# 6.1.2. Random sampling

Survey designs based on random sampling are designed to select sampling units from the population with known probabilities. This means that the sampling properties of estimators of population quantities can be determined, such as whether or not the estimator is unbiased (i.e., does it on average give the right answer?) and what is its precision (i.e., how do we calculate its variance or its standard error).

This is the objective scientific approach to sampling and the only one for which sampling properties of estimators are known. Other methods may provide good information but there is no guarantee that they will, and their sampling properties are unknown.
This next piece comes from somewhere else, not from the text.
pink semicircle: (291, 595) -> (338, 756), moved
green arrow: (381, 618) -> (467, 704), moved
However even with random sampling, if response rates are poor then the possibility of non-response bias will compromise the estimation.
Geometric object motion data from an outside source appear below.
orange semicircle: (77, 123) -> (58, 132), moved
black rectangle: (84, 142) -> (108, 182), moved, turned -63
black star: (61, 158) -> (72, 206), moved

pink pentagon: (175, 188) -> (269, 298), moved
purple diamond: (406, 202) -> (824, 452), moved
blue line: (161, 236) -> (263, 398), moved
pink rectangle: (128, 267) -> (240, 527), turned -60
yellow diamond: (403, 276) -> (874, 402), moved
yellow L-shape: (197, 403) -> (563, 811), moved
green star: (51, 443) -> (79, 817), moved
Implementation of random sampling methods requires a mechanism for random selection, usually accomplished by use of random number generators in computer software, e.g. the “sample” function in the public domain software R (downloadable from http://www.r-project.org/). It also usually requires a sampling frame, or list of sampling units in the population (section 6.2).

The simplest scheme is *simple
random sampling*, which samples randomly without replacement from the sampling
frame so that at every stage every sampling unit not already selected from the
sampling frame is equally likely to be chosen. This results in all samples of a
given size being equally likely to be selected.

*Systematic sampling* is sometimes used as a simple alternative to simple random sampling and
works at least as well in situations where the population sampled from is
"randomly ordered" with respect to the value of a quantity being
measured or recorded, or is ordered in order of size of such a quantity. It
does not always require a sampling frame. For example, if 1000 beekeepers
attend a convention, to achieve a 10% sample of those attending, a participant
may be selected at random from the first 10 beekeepers to arrive or register,
and then every 10th person after that also selected.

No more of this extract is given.